许愿旋即反驳:“我的愿望为什么要跟他有关?他跟我有什么关系?”

    她话音刚落,几个舍友互相对视几眼,而后心照不宣地笑。

    “你们笑什么?”许愿莫名其妙:“我说的就是事实啊。”

    “嗯,是事实。”张琳含糊不清地应她,将蛋糕刀递给她:“那你赶紧切蛋糕吧。”

    “……”许愿握着蛋糕刀,一刀斩下去,越想心里越觉得不对,嗔怒道:“你们就是不相信对不对!”

    “是啊,不相信。”孙语菲递给她蛋糕盘,等她装好后接过递给另一个舍友:“这开学都几个月了,你跟人家池叙一起吃饭一起放学,是个傻子都会觉得有问题。”

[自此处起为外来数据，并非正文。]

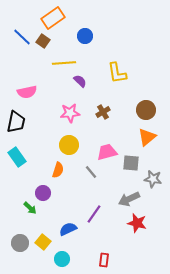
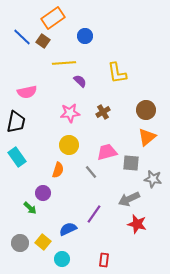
red star: moved 1 px down
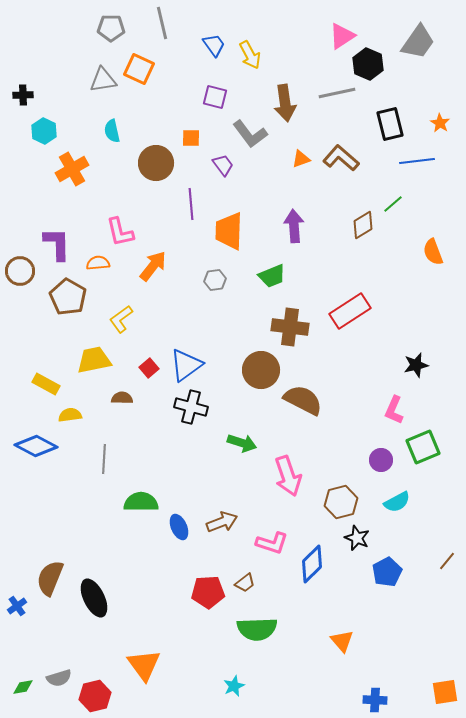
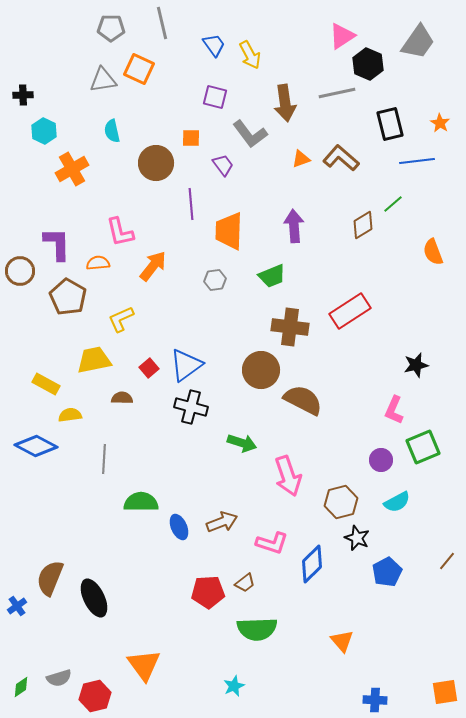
yellow L-shape at (121, 319): rotated 12 degrees clockwise
green diamond at (23, 687): moved 2 px left; rotated 25 degrees counterclockwise
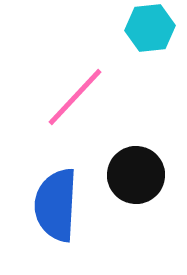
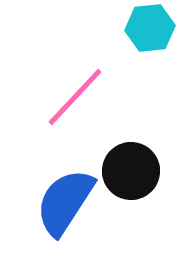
black circle: moved 5 px left, 4 px up
blue semicircle: moved 9 px right, 3 px up; rotated 30 degrees clockwise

    “我之前也有跟李哲源吃饭,怎么不见你们说我跟李哲源?”许愿瞥了她一眼。

    “那不一样。”听见‘李哲源’三个字,孙语菲一直平静的表情终于有了一丝变化:“先不说你跟他是不是还有个朋友,三个人一块儿玩的。”

    “众所周知。”她放下蛋糕盘子,语气特别理直气壮:“他现在是我的了。”

    许愿:“……”

    “没有!!!”许愿有点儿崩溃:“我现在对这种事情真没什么想法,而且我跟他怎么看都不像情侣好不好?”

    “谁说不像的。”张琳嫌弃地看她一眼:“校运会那天我回教室,看见他往你抽屉放薯片了,还特地嘱咐我不要说是他给你的。这还不是爱情,我头都割下来给你当球踢。”

    这还不是爱情。

    这为什么是爱情!!!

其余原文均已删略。